# Trinity River Shootout May 2nd



## bowfishrp (Apr 5, 2007)

As the title implies we are having our annual bowfishing tournament on the Trinity River (Lake Livingston) on May 2nd.
It is at Outback Campgrounds and Marina and is $20 per shooter and you can have as many shooters in the boat as you can fit. The entry enters you in the Numbers, Big 5, and Big Gar divisions.
There is also an optional Calcutta pot for $30 per team. This is the heaviest stringer of 1 gar, 1 buffalo, 1 carp, and 1 bowfin.

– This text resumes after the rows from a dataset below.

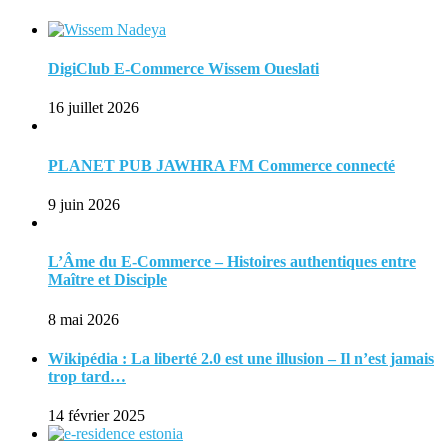
DigiClub E-Commerce Wissem Oueslati
16 juillet 2026
PLANET PUB JAWHRA FM Commerce connecté
9 juin 2026
L’Âme du E-Commerce – Histoires authentiques entre
Maître et Disciple
8 mai 2026
Wikipédia : La liberté 2.0 est une illusion – Il n’est jamais
trop tard…
14 février 2025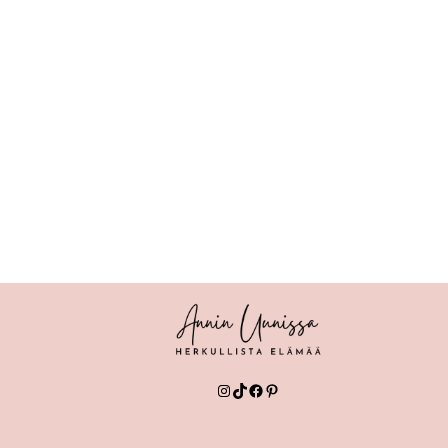
Instagram
TikTok
Facebook
Pinterest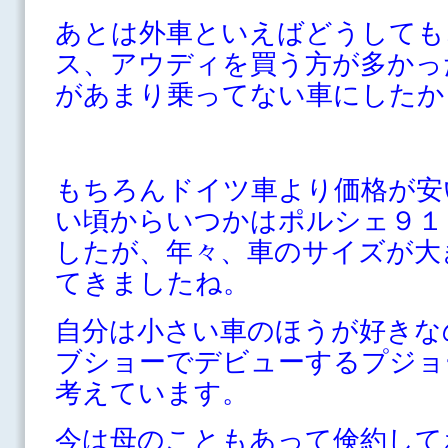
あとは外車といえばどうしても
ス、アウディを買う方が多かっ
があまり乗ってない車にしたか
もちろんドイツ車より価格が安
い頃からいつかはポルシェ９１
したが、年々、車のサイズが大
てきましたね。
自分は小さい車のほうが好きな
ブショーでデビューするプジョ
考えています。
今は母のこともあって倹約して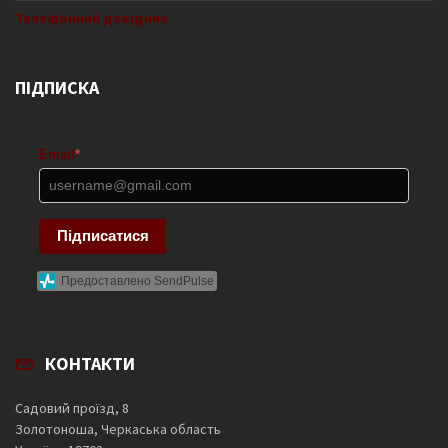
Телефонний довідник
ПІДПИСКА
Email
*
Підписатися
Предоставлено SendPulse
КОНТАКТИ
Садовий проїзд, 8
Золотоноша, Черкаська область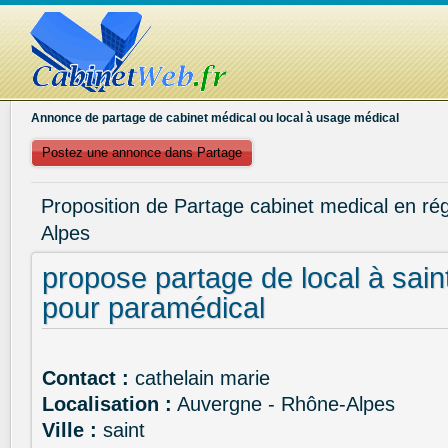
Annonce de partage de cabinet médical ou local à usage médical
Postez une annonce dans Partage
Proposition de Partage cabinet medical en ré
Alpes
propose partage de local à sain
pour paramédical
Contact :
cathelain marie
Localisation :
Auvergne - Rhône-Alpes
Ville :
saint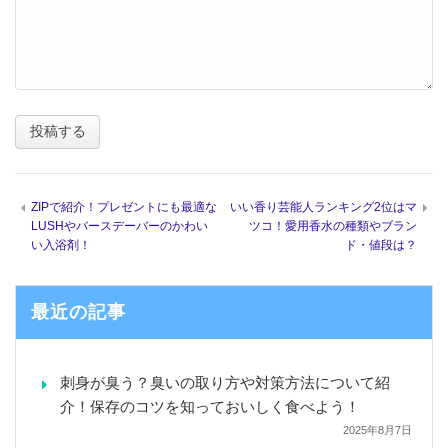
ZIPで紹介！プレゼントにも最適な
いい香り芸能人ランキング2位はマ
LUSHやバースデーバーのかわい
ツコ！愛用香水の種類やブラン
い入浴剤！
ド・値段は？
最近の記事
刺身が臭う？臭いの取り方や対策方法について紹
介！保存のコツを知っておいしく食べよう！
2025年8月7日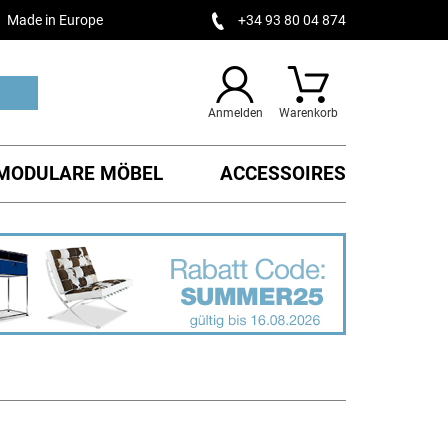
Made in Europe
+34 93 80 04 874
Anmelden
Warenkorb
MODULARE MÖBEL
ACCESSOIRES
)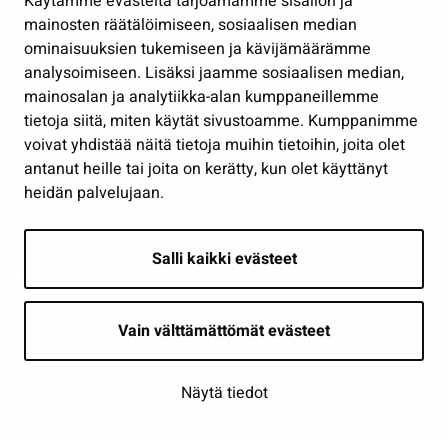
Käytämme evästeitä tarjoamamme sisällön ja
Työ ja yrittäminen
mainosten räätälöimiseen, sosiaalisen median
Osallistu ja asioi
ominaisuuksien tukemiseen ja kävijämäärämme
analysoimiseen. Lisäksi jaamme sosiaalisen median,
Näytä omat evästeasetukseni
mainosalan ja analytiikka-alan kumppaneillemme
tietoja siitä, miten käytät sivustoamme. Kumppanimme
Seuraa meitä
voivat yhdistää näitä tietoja muihin tietoihin, joita olet
antanut heille tai joita on kerätty, kun olet käyttänyt
heidän palvelujaan.
Salli kaikki evästeet
Vain välttämättömät evästeet
Näytä tiedot
Saavutettavuusseloste
| © Seinäjoki 2026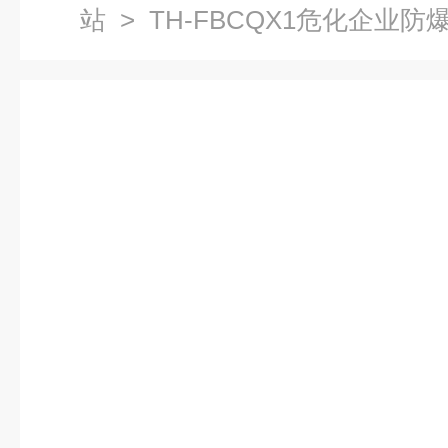
站
> TH-FBCQX1危化企业防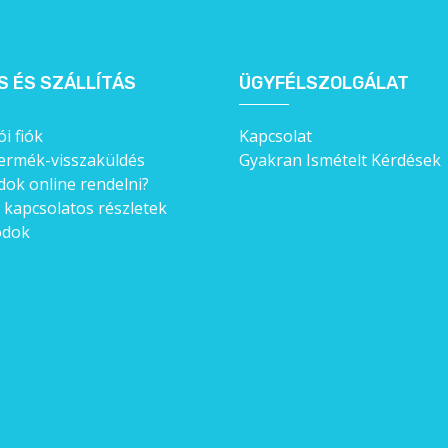
S ÉS SZÁLLÍTÁS
ÜGYFÉLSZOLGÁLAT
i fiók
Kapcsolat
ermék-visszaküldés
Gyakran Ismételt Kérdések
ok online rendelni?
l kapcsolatos részletek
ódok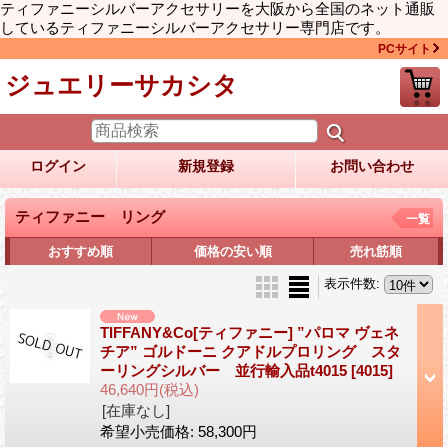
ティファニーシルバーアクセサリーを大阪から全国のネット通販
しているティファニーシルバーアクセサリー専門店です。
PCサイト
ジュエリーサカシタ
ログイン
新規登録
お問い合わせ
ティファニー リング
一覧
おすすめ順
価格の安い順
売れ筋順
表示件数
:
TIFFANY&Co[ティファニー] ”パロマ ヴェネ
チア” ゴルドーニ クアドルプロリング スタ
ーリングシルバー 並行輸入品t4015
[4015]
46,640円
(税込)
[在庫なし]
希望小売価格
:
58,300円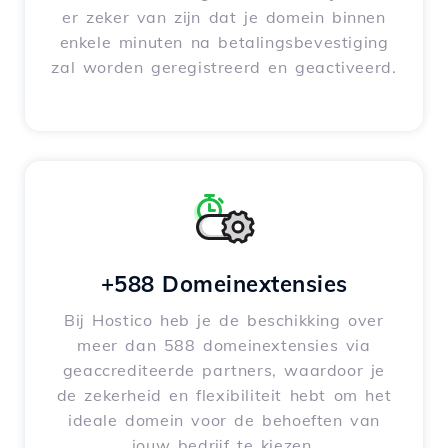
er zeker van zijn dat je domein binnen
enkele minuten na betalingsbevestiging
zal worden geregistreerd en geactiveerd.
+588 Domeinextensies
Bij Hostico heb je de beschikking over
meer dan 588 domeinextensies via
geaccrediteerde partners, waardoor je
de zekerheid en flexibiliteit hebt om het
ideale domein voor de behoeften van
jouw bedrijf te kiezen.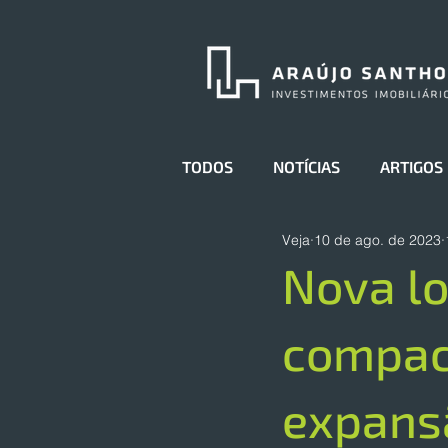
TODOS
NOTÍCIAS
ARTIGOS
Veja
10 de ago. de 2023
Nova lo
compact
expans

Registration will start at about 5:30PM close to the marina and we will startthe tournament after the captains meeting around 7:30. The tournament will be over at 3AM. Teams are allowed to trailer to whatever ramp they wish as long as they are on the Trinity above Hwy 59 bridge but everyone must be back by 3AM.
Will have lots of door prizes again this year.

Here is the tournament flyer
http://www.bowfishtexas.com/Trinity/2009/TRS2009flyer.htm


----------



## bowfishrp (Apr 5, 2007)

I forgot to post the results page. We had 26 teams and 91 shooters at the tournament!!!!! Biggest bowfishing tournament in Texas this year so far.
Results and pictures at the bottom of the page. Thanks to all the great sponsors, helpers, and shooters!

http://www.bowfishtexas.com/images/TRS2009/TRS2009Results.html


----------